Hospitality and the culinary arts have always gone hand in hand. In London, Ontario, we have a history of exceptional restaurateurs, chefs and culinary retailers. Among the latter are Ann McColl Lindsay and David Lindsay, the former proprietors of the legendary Ann McColl’s Kitchen Shop, one of Canada’s finest cookware shops.
Ann and David met, married and taught school in Windsor, Ontario from 1961 to 1968. They resigned their positions, sold their red brick bungalow, and embarked on a year-long food pilgrimage across Europe while camping in a Volkswagen van. Travelling in the van with a gas burner allowed them to truly enjoy the local terroir.
The first six months of their trip, which ended at the French border, is described in Ann’s memoir Hungry Hearts — A Food Odyssey across Britain and Spain. The second volume, Hearts Forever Young, includes their travels in France, Italy, Austria, Switzerland, Germany, Belgium, the Netherlands and Denmark.
This formative trip introduced the Lindsays to small independent grocers, hardware stores, street markets and antique stores jammed with domestic serving pieces. It was during this time that they started to collect the one-of-a-kind utensils that would comprise a useful and saleable batterie de cuisine.
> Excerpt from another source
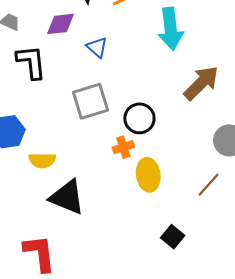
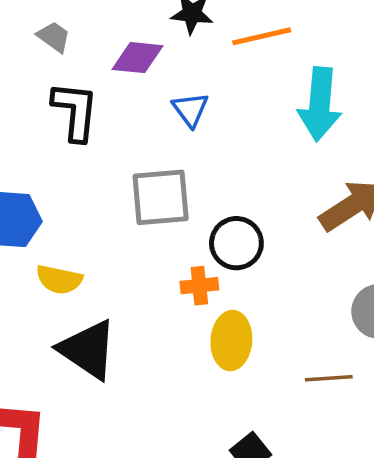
brown line: (209, 185) -> (329, 378), turned 32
Of a foray to British food writer Elizabeth David’s Kitchen Shop, Ann says, “This innocent morning’s shopping expedition turned into a lifetime obsession”.
Upon their return to Canada, they opened Ann McColl’s Kitchen Shop and Victoriana in rented premises on Dundas Street where they lived above the shop. They specialized in culinary utensils, antiquarian books, furniture, and Victorian paraphernalia.
I should point out here that it was about this time that the Lindsays befriended restaurateurs Ginette Bisallion and Robin Askew, who opened the seven-table L’Auberge du Petit Prince ((named after Antoine de Saint-Exupery’s Little Prince, who, if you remember, cooked over volcanic jets on a far planet). L’Auberge was later purchased by chef Chris Squire in 1976. Squire would operate the landmark business for 21 years. These steadfast relationships cemented their connection to the local restaurant scene.
After several years on Dundas Street, the Lindsays moved to new premises with beautiful storefront windows, on Richmond at Hyman Street. It was one of just three small owner-operated specialty shops on Richmond Row at the time. Ann started to write cookbooks. David, a talented artist and photographer, illustrated them.
In 1977 Ann authored The Cookshop Cookbook, which instructed readers in the use and care of kitchen utensils and equipment. “We had always been traditionalists in the matter of kitchen equipment, shunning all electrical contrivances and putting our faith in good knives, sieves, mortar and pestles. The autumn of 1975 saw a change in all that. The Cuisinart Food Processor arrived in Canada and automatically half the stock in our store became obsolete,” wrote Ann. The business prospered anyway and they outgrew that location.
In the 1980’s they relocated the shop to 350 Talbot Street. Built in 1890, the building was originally erected as a showroom and repair shop for Massey-Harris Co. To this day, the landmark building provides a strong reminder of the late nineteenth century commercial activity in downtown London. The new store was one of the most professionally stocked and artistically merchandised cookware shops anywhere. It had everything you needed to be a successful cook, except the food. The shop offered bakeware, pots and pans, woks, scales, utensils, gadgets, drain boards, glassware, bowls, and many specialty utensils. There was even a step-down kitchen in the renovated tractor repair shed with an AGA stove for cooking classes and demonstrations.
Already outspoken heritage activists, having had four of their buildings designated, they campaigned for the preservation of the streetscape on the Talbot Block which culminated in a “Hands Around the Block” demonstration. Ann’s commentaries on culinary matters, urban issues and heritage preservation have appeared in countless newspaper articles, magazines and letters to the editor over the years.
In 1994, the Lindsays published Ann McColl’s 25 Greatest Hits, which showcased 25 of the store’s greatest products beautifully illustrated by David. Eventually, they would sell this building and move the business to King Street, across from the Covent Garden Market.
The Lindsay’s announcement in 2002 that they were retiring and closing down their store on King Street presented the opportunity for Jill Wilcox to expand Jill’s Table into that location. The space was four times larger than Jill’s original market space. Jill’s Table was able to fill part of the vacuum that Ann McColl’s was leaving in the community.
During the 33 years they ran their kitchenware business the Lindsays were also avid gardeners at their home in Woodfield, and in community gardens. A few years ago, Ann was instrumental in recreating the original Victorian herb garden at Eldon House. To this day the Lindsays are fondly remembered as the benchmark example of how to blend culture and commerce. They continue to be intrepid market enthusiasts, artists, heritage preservationists and community boosters.
Bryan Lavery has always been an admirer of the literature of food writer Elizabeth David. He also recalls the Lindsays being among his first customers at his small antiques shop on Richmond Row many years ago.